Enscape Proxy vs Enscape Custom Asset

  • What are the differences in terms of performance between having turning a Sketchup object into an Enscape Proxy vs turning it into an Enscape Custom Asset? This for a Sketchup object which is about 45MB on its own.


    Is it correct to assume that the Custom Asset would be better?

  • What are the differences in terms of performance between having turning a Sketchup object into an Enscape Proxy vs turning it into an Enscape Custom Asset? This for a Sketchup object which is about 45MB on its own.


    Is it correct to assume that the Custom Asset would be better?

    There shouldn't be much of a difference performance-wise, but when it comes to usability as well turning it into a Custom Asset is really not the wrong way! :) Especially for a smaller model like that - we probably wouldn't recommend having a whole city for example as an Asset since that may also mean it could go over the allowed polygon count.

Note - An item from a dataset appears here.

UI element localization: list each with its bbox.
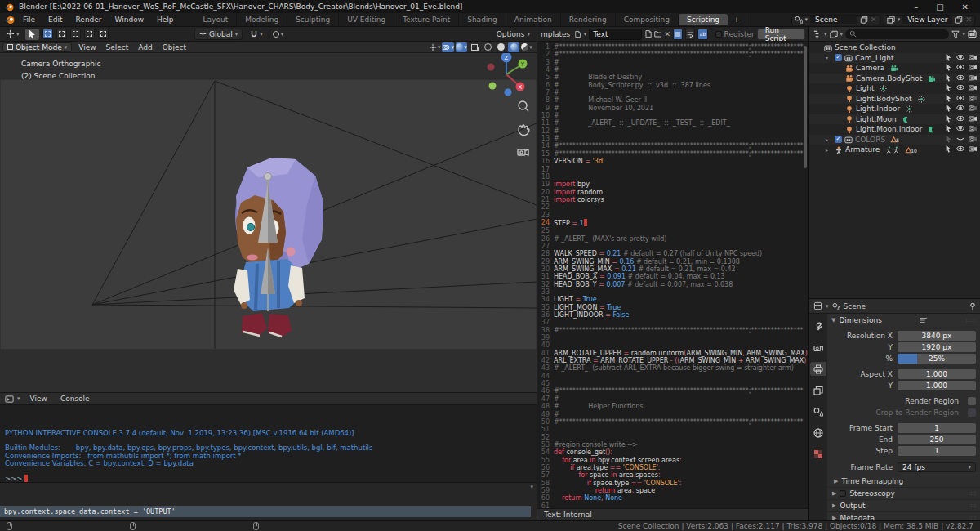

  • Wondering what the limit might be..?

    Sure! That would be 20k. Everything over 20k and you'll get a warning before creating the Asset. It is actually still possible to create and use the Asset then, but this may result in a crash of Enscape, although it's way more likely that you "only" run into performance issues and visual issues like the object not being visible in off-screen reflections. So in the end it's "allowed", but usually not recommended. Hope that helps!

  • Why would cause the crash? Is it inherent to the gltf loading process, or should we expect this for any object even if it's a .skp proxy?

    I have adjusted my previous response - in the end, a crash is actually not likely actually, my apologies for the confusion. What's more likely, as mentioned above now, is that you'll run into performance problems and over-20k-objects may not be displayed in off-screen reflections.


    If you have both a powerful machine and a project where there aren't too many reflective surfaces (or the objects don't have to be visible in reflections) then you can still go for it. 20k is still the usual limit we recommend as it's also usually enough for a high-quality model.


    Our Assets for example use a lot less than 20k polygons per object and they still look excellent and don't eat up a lot of performance at all.